# ISO Tunes Pro?



## SuperCubber (Feb 23, 2012)

Hi guys,

I'm curious is anyone out there has ISO Tunes Pro earbuds.

My wife ordered me some for Christmas, but then I started reading reviews…

I am not very picky, but I need them to do two things:

1. Reduce noise (appears they do this well).
2. Maintain a good connection with my phone while it's in my pocket (this is where the reviews scare me).

Can anyone that has them comment?

Thanks!


----------



## TimInIndiana (Jan 6, 2018)

I have these and they work quite well. I am able to maintain a good connection with my cell phone in my pocket.


----------



## EarlS (Dec 21, 2011)

I had them and wasn't happy with them. They didn't fit well, didn't really work as noise reducers, and the bluetooth had a lot of problems eve though my I-pod was in my pocket. The cord was always getting hung up in the back of my shirt and pulling the ear buds out. I wound up throwing them away when one of the ear buds broke off.

I haven't found any noise reducing ear buds that really work well. I went with a 3M ear muff that has blue tooth and 24 dB noise reduction.

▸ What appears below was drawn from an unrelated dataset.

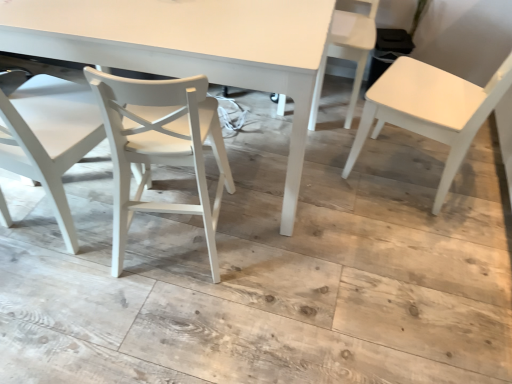 Where is `vacant space that is to the left of white matte chair at right, placed as the fourth chair when sorted from left to right`? Image resolution: width=512 pixels, height=384 pixels. vacant space that is to the left of white matte chair at right, placed as the fourth chair when sorted from left to right is located at coordinates (327, 186).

I'm really picky since I have to wear hearing protection all day at work which makes my ears really sensitive. Your experience might be better than mine.


----------



## GaryCK (Apr 7, 2018)

They've worked well for me though I had left my MP3 player on a shelf in the middle of one wall to my shop. I reckon I never got more than 30 feet away from the iPod and it always stayed connected via Bluetooth well. They do a nice job of reducing noise for me as well.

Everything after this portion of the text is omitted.